Между фактом и его осознанием была пауза. За которую сердца успели замереть. Потом подпрыгнуть. Потом соединиться с рассудком. И наконец – заполниться ликованием. Всё. Игра закончилась. И Эпифания победила.
Сторона зала, где сидели болельщики Максвелла, захлопала первой. Сторона Эпифании первой завопила.

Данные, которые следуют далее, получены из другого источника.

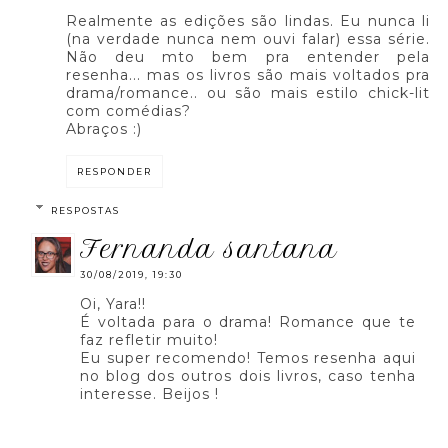
Realmente as edições são lindas. Eu nunca li
(na verdade nunca nem ouvi falar) essa série.
Não deu mto bem pra entender pela
resenha... mas os livros são mais voltados pra
drama/romance.. ou são mais estilo chick-lit
com comédias?
Abraços :)
RESPONDER
RESPOSTAS
fernanda santana
30/08/2019, 19:30
Oi, Yara!!
É voltada para o drama! Romance que te
faz refletir muito!
Eu super recomendo! Temos resenha aqui
no blog dos outros dois livros, caso tenha
interesse. Beijos !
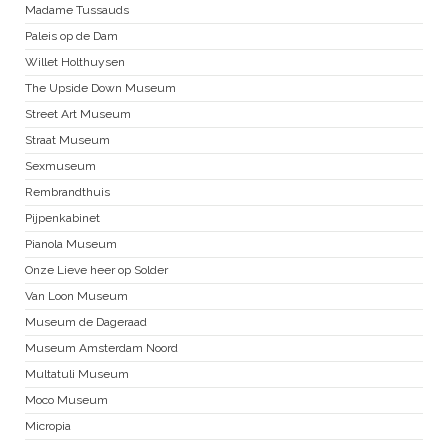
Madame Tussauds
Paleis op de Dam
Willet Holthuysen
The Upside Down Museum
Street Art Museum
Straat Museum
Sexmuseum
Rembrandthuis
Pijpenkabinet
Pianola Museum
Onze Lieve heer op Solder
Van Loon Museum
Museum de Dageraad
Museum Amsterdam Noord
Multatuli Museum
Moco Museum
Micropia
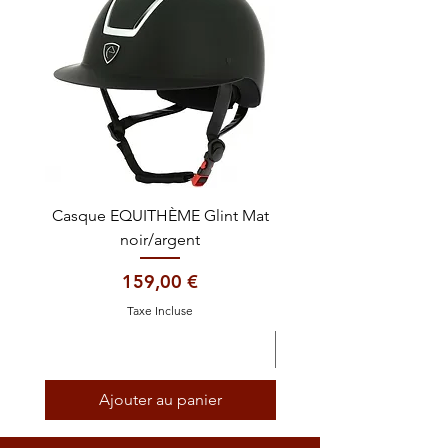
Casque EQUITHÈME Glint Mat
Cataplasme décontra
noir/argent
Prix
159,00 €
Taxe Incluse
Ajouter au panier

Команда Максвелла подошла к Душам и пожала им руки, как научили, с кислыми улыбками проигравших.
Души улыбались победно. И зрителям, и в объективы камер. Камер было не меньше сотни, и все они жужжали, щёлкали и ослепляли вспышками. С пляшущими в глазах бликами от вспышек Души подошли к краю маленькой сцены, встали напротив миссис Олински и начали аплодировать ей, для неё, и наконец все остальные поняли, и встали, и повернулись к ней, и тоже зааплодировали. Миссис Олински улыбалась, и говорила: «Спасибо», и снова улыбалась, и кивала, и говорила: «Спасибо, спасибо», поворачиваясь в коляске по кругу, пока её улыбка и слова не обняли весь зал целиком.
Тогда Души спустились со сцены и, разделившись на пары, стали по обе стороны от коляски миссис Олински, так что уполномоченному пришлось тоже сойти со сцены, чтобы вручить им приз. Они не хотели получать его без миссис Олински.
И Души разделили с миссис Олински приз, который называется круговая чаша или братина. Потому что из неё пьют все по кругу и становятся как братья и сёстры. И это было правильное название.
А потом всё закончилось.
11
Не успели они выехать на федеральную автостраду, как Джулиан уснул.
Миссис Олински и мистер Сингх тоже притихли. У миссис Олински было странное ощущение. Они выиграли, они победили – но она как будто что-то потеряла. Это ощущение беспокоило её несколько миль. Наконец, почти безотчётно, она проговорила вслух:
– Что-то находишь. Что-то теряешь. – Она глянула на мистера Сингха и рассмеялась: – Почему я так сказала?